To add to the stress of boot camp and doing a code challenge for a DA that starts in less than two weeks, our dog is still missing. At this point, we’re actually pretty she’s more or less stolen. Not that someone took her from our house, but after she ran off during the thunderstorm, someone must have found her and is keeping her, rather than doing the right thing and taking her to the shelter or having her scanned for a chip, or putting a Found Dog ad on Craigslist.
I think this would be stressful for most people, but my husband is really bonded with that dog, so it’s extra stressful. Now we’ve reached the point of having to spend a lot of time making new interactive flyers that link to a website with all the information about the situation and a pretty big photo gallery and an interactive Google map showing all the places people have reported seeing a dog that might be her, paying for an in the Seattle Times, offering a reward, etc. Not only is it very emotional, it’s very time-consuming and we’re spending money that we don’t really have to spare.
I’m really hoping for another thunderstorm so that the dog will freak out and (hopefully) bust out of the house where she is (presumably) being kept, and (hopefully) return home (or at least get picked up by the shelter or someone who isn’t a terrible person.)
I can’t believe I haven’t gotten shingles yet.
Was a better day. Although I had some weird port conflict while trying to deploy to Heroku (which we discussed in class so everyone got to witness it, yaaaaaaay), once that was resolved, that was pretty much a breeze as well.
We split into teams for project week – I had proactively spoken to Sam about this, and pre-solicited some people for my team. That seems to be turning out well so far – everyone has taken off with their responsibilities and seems very self-managing. We went on a little “field trip” after lunch, as our project is neighborhood centric. That was kind of fun.
I got home at a reasonable time, and finished one the challenges.
Did some more tests on the challenge before moving onto the next one. Satisfied that it really did work, I then realized that I need to set up a file structure to put this whole thing on github. Put the first part on github and realized that my .gitignore hadn’t worked. Removed the whole thing, started over, this time it worked. Yaaaaaaaay.
It should be noted at this time that THAT was the only git issue I had all week. Worked on the next challenge. Didn’t get very far. Stared at it. Worked until 8:30 that night.
Tried to work on the challenge from the day before some more. Got stuck some more, realized that I needed to move on, push it to GitHub, started on the next one. Got a bit of framework built, sat there and stared at it.
Took a break to do my wire frame for project week. That went well, anyway. I’m happy with the result.
Went back to the last challenge. Stared at it. Got a helpful hint followed by a decent period of peace and quiet, in which I hashed out what feels like a decent framework.

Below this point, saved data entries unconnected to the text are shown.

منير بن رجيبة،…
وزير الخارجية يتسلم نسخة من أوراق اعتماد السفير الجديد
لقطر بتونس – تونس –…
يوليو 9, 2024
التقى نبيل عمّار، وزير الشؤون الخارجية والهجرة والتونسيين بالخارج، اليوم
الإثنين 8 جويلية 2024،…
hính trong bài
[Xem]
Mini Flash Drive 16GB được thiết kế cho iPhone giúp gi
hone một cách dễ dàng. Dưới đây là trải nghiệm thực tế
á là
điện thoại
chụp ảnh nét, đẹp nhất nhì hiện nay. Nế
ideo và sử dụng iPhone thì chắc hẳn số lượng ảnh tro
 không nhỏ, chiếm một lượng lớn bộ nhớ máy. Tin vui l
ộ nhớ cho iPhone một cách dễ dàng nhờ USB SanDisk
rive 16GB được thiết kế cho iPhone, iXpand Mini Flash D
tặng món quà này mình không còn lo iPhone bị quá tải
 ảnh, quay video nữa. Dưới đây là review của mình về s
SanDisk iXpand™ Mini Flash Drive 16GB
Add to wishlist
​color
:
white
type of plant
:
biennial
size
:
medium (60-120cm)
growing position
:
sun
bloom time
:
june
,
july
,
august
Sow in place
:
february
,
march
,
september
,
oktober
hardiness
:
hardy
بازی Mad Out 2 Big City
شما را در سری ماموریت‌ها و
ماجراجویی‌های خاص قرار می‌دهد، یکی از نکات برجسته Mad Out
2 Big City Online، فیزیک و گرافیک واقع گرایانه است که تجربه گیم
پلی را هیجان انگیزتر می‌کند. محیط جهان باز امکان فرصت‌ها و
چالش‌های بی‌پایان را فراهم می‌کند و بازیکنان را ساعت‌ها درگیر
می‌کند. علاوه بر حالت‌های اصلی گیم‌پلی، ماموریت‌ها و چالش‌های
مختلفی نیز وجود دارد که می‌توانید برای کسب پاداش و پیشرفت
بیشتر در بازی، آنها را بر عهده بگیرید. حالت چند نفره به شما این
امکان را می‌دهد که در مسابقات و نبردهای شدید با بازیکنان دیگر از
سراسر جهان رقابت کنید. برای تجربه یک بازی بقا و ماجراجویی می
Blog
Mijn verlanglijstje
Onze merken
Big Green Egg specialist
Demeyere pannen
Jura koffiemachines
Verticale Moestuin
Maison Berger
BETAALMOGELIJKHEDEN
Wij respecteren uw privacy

At this point I had hoped to have all 3 parts of the code challenge done and submitted. One part is done. One part is maybe 65% of the way done? Last part is maybe 35%. (I don’t know where I’m getting these numbers, I’m really just spitting them out.)
I really don’t want to have to work on this at all during project week. I’m not sure what’s going to happen at this point. I’m struggling with the idea of going into a new class right after this one. I like to be more prepared than that. But I can’t wait until April and I don’t feel like there are any other realistic options. Also, I heard that the instructor for this class is great, and while I’m sure the next one will be too, I’d obviously rather be with someone who has been doing this a while and comes recommended.
If I could tell anyone going into this kind of situation anything, it would be:
I prepared myself for the idea that every day life was going to fall apart. That the dishes and the laundry weren’t going to get done, the bathroom wouldn’t get clean, the cupboards would be bare.
What I did NOT prepare myself for was the idea that something unexpected was going to happen. I figured it was going to be business as usual, except that I’d have less time to get things done for a while. I wasn’t expecting a lost dog bombshell, or a push to get into a DA in less than two weeks.
I hope those kinds of things don’t happen to anyone else, but if you’re thinking about doing something like this, you should expect the unexpected. There isn’t really a way to prepare for it, but in retrospect, I should have at least expected it.
Also, if you’re going into a program like this and there’s pre-work? Do the pre-work. I did, and it was well worth every minute of my spare time that it took up before I started boot camp.